– Нет, – с легким нетерпением ответила я, потому что целью этой истории было не сердце какого-то мальчика, а мое собственное. – Но я перестала ездить в деревню. Избегала Алекто и всех остальных. Перестала ходить по берегу в поисках морских звезд, но всматривалась в море: вдруг я изменилась и половина деревни, утверждавшая, что я некрасива, оказалась права. Я смотрела на себя, как ястреб, заметивший свою мишень. Мои сестры не знали, что делать. Они говорили мне, что я красивая, и это придавало еще больше значения мнению жителей деревни. Слова сестер ненадолго дарили мне утешение, но и заставляли чувствовать себя глупо, потому что я нуждалась в этом. Но если бы мне тогда сказали, что неважно, красивая я или нет, я решила бы, что безобразна. Таким образом я отдала себя на волю других людей. Я чувствовала, что должна оставаться красивой в их глазах, иначе перестану быть собой. Мне надо сохранить эту красоту цельной, чтобы звезды оставались на своих местах.

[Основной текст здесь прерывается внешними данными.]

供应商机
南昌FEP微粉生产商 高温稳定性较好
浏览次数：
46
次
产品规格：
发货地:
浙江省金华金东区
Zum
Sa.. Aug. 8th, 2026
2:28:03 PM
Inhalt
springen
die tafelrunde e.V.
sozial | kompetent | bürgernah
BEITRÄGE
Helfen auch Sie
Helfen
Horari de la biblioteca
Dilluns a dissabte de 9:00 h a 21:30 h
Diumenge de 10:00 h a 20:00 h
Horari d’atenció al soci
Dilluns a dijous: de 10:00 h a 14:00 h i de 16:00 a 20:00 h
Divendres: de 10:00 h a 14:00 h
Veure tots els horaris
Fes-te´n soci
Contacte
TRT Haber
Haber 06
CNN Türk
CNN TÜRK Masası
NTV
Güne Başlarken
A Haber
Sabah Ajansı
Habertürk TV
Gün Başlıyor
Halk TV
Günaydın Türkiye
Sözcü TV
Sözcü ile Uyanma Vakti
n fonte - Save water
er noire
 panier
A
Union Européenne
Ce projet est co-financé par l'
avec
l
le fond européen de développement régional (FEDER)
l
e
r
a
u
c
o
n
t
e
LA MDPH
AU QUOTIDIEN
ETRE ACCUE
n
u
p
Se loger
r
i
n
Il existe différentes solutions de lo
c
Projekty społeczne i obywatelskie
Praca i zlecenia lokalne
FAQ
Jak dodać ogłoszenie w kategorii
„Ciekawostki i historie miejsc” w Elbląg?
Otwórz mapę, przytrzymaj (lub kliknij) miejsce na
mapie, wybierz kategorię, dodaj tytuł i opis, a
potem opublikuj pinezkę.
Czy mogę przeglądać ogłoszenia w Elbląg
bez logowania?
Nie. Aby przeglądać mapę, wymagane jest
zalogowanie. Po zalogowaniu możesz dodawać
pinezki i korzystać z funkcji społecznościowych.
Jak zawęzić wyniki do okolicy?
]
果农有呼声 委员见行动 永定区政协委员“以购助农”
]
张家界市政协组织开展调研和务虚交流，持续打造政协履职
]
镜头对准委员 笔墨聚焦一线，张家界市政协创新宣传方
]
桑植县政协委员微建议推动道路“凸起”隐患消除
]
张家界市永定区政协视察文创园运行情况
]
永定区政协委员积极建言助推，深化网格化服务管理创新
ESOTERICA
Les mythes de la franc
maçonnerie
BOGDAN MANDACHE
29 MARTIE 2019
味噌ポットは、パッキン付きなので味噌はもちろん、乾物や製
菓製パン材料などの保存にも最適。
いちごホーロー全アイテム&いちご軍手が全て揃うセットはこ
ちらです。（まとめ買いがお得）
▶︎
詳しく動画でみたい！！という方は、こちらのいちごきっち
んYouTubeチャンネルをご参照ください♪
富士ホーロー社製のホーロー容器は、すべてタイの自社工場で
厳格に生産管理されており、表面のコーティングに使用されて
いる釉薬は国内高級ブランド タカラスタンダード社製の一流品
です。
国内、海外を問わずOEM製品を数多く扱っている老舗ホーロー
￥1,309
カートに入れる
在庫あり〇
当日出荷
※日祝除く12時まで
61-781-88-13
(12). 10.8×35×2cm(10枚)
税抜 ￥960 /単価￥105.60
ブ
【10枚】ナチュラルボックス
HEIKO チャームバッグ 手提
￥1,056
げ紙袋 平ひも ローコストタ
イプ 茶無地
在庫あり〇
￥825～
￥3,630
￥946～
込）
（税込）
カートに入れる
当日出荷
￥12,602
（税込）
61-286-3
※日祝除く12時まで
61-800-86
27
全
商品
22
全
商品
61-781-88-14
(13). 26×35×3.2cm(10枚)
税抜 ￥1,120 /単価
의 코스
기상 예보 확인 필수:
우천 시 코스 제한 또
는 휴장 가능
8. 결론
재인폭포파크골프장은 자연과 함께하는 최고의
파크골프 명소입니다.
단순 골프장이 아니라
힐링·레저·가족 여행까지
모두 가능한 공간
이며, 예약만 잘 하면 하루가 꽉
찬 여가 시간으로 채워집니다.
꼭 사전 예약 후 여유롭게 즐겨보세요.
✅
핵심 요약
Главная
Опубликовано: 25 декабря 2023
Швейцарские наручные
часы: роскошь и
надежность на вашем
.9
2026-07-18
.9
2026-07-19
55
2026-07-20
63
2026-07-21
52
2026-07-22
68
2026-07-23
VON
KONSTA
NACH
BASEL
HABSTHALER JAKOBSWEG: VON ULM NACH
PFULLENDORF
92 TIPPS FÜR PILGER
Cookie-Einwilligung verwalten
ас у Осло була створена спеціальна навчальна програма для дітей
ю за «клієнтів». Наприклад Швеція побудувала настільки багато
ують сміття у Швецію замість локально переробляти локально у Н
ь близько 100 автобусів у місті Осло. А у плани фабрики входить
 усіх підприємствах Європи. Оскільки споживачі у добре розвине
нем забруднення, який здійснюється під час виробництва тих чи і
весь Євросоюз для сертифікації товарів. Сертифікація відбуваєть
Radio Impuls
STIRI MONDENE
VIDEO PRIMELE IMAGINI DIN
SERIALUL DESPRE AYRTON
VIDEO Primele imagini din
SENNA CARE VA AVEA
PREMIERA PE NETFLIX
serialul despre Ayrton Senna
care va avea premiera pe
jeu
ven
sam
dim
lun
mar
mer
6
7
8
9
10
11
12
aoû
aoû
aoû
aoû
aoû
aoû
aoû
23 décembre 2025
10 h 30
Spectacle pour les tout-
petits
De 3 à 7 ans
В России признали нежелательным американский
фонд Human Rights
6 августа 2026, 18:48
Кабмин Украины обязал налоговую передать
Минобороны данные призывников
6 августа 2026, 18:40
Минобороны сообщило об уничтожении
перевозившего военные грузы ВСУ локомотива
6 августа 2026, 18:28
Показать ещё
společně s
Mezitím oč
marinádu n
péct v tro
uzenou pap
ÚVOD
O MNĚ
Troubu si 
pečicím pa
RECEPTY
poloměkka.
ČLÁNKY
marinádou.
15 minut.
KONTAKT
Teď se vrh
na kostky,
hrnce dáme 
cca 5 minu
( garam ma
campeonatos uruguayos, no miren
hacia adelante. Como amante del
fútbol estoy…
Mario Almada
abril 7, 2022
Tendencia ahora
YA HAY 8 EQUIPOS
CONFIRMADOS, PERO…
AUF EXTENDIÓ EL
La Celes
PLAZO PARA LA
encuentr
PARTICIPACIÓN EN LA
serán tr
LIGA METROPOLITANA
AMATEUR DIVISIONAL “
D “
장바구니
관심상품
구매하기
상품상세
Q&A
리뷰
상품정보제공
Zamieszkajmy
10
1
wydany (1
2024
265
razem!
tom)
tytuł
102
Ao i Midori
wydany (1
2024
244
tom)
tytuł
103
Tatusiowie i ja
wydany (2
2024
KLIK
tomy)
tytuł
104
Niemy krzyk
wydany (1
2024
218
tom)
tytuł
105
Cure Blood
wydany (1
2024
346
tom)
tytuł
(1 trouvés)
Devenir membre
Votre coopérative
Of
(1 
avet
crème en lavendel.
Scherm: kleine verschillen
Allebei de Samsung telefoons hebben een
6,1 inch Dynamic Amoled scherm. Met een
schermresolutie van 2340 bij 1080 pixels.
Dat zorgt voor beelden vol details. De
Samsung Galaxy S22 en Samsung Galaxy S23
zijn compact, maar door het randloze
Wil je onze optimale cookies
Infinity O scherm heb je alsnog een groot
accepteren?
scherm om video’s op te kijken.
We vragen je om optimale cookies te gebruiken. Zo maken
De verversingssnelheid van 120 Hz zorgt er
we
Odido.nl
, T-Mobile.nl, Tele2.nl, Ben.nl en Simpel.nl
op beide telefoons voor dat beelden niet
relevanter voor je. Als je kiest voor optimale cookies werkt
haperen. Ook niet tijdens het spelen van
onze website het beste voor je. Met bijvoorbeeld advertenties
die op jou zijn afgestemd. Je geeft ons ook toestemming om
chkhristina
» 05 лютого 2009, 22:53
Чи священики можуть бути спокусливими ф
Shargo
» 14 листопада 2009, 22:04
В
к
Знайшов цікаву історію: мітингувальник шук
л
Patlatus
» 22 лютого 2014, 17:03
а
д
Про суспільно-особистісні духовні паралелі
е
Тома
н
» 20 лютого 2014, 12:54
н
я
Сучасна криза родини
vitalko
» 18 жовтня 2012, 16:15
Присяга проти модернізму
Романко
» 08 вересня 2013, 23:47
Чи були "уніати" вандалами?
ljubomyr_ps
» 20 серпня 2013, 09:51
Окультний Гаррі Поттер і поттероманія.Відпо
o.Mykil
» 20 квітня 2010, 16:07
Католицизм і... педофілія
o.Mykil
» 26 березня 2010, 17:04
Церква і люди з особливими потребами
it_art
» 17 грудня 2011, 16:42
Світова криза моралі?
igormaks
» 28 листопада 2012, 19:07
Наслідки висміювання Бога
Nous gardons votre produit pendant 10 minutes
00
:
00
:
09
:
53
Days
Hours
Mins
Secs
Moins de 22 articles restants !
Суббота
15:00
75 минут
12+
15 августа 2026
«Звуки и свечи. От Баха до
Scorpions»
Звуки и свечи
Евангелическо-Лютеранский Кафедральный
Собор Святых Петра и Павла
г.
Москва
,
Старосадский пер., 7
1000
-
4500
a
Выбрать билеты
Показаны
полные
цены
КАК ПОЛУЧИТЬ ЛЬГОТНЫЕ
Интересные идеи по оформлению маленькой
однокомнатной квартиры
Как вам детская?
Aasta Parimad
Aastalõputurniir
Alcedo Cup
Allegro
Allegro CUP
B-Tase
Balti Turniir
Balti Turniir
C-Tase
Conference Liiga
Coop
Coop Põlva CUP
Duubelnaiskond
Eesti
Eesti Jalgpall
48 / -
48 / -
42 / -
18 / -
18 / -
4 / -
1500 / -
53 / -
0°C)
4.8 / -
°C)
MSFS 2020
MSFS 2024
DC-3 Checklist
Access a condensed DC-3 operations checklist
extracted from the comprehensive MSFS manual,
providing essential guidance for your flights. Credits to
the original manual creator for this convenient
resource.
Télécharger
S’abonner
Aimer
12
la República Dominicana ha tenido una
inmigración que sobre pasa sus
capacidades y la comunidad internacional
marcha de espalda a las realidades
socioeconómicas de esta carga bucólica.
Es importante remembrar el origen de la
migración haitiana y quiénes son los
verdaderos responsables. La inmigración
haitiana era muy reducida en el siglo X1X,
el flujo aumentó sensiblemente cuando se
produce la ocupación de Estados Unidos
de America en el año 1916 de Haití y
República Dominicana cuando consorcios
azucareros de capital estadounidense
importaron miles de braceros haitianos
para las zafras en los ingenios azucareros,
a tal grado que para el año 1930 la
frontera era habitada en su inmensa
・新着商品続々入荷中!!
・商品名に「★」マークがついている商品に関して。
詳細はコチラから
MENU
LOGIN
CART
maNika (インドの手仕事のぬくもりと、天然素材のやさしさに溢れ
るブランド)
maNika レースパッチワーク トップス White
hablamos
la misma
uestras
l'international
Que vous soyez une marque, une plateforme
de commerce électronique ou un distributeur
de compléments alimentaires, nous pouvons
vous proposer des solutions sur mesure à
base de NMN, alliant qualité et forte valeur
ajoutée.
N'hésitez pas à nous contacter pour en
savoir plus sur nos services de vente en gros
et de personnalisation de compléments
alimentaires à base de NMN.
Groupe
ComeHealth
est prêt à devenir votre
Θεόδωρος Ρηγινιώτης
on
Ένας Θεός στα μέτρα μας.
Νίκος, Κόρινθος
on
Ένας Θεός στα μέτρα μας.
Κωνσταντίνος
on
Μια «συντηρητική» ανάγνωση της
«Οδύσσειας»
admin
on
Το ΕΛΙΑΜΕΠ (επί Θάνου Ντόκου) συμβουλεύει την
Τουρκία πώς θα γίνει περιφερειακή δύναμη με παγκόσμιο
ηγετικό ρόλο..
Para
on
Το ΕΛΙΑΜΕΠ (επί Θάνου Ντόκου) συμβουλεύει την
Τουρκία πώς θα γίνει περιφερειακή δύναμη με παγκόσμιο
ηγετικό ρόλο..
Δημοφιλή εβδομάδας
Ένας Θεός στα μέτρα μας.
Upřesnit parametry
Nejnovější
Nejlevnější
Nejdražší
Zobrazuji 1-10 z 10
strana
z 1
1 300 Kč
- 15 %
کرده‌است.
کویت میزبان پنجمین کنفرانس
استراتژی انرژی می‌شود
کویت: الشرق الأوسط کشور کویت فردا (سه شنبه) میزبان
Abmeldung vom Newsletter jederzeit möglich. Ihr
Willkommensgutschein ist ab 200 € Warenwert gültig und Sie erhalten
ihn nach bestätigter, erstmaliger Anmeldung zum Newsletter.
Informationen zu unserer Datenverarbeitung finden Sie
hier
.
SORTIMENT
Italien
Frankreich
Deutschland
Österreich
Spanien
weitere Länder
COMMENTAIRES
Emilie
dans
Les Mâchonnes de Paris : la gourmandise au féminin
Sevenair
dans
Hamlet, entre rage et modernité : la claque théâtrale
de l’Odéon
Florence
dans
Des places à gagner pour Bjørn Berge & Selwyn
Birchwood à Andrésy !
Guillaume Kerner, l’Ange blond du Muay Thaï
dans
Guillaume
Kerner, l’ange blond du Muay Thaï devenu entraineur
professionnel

– Красивая или безобразная, не имеет значения, что думают другие люди, Мерина.
– Легко говорить, Персей. Мне надо было стереть мнение жителей деревни, словно пыль. Но разве ты сам не беспокоился по поводу своей внешности? Можешь не отвечать на этот вопрос. Конечно, нет. Ты сын Зевса. Конечно, ты красивый.
– Ты говоришь как один из жителей той деревни, – ответил Персей.
Это задело меня.
– Ладно. Думаю, что проще быть мальчиком, которому говорят о красоте, чем девочкой. Когда девушку определяет красота, то она каким-то образом становится смыслом твоего существования. Она берет верх над всем, кем ты хотела быть. Когда ты мальчик, то красота не влияет на твою личность.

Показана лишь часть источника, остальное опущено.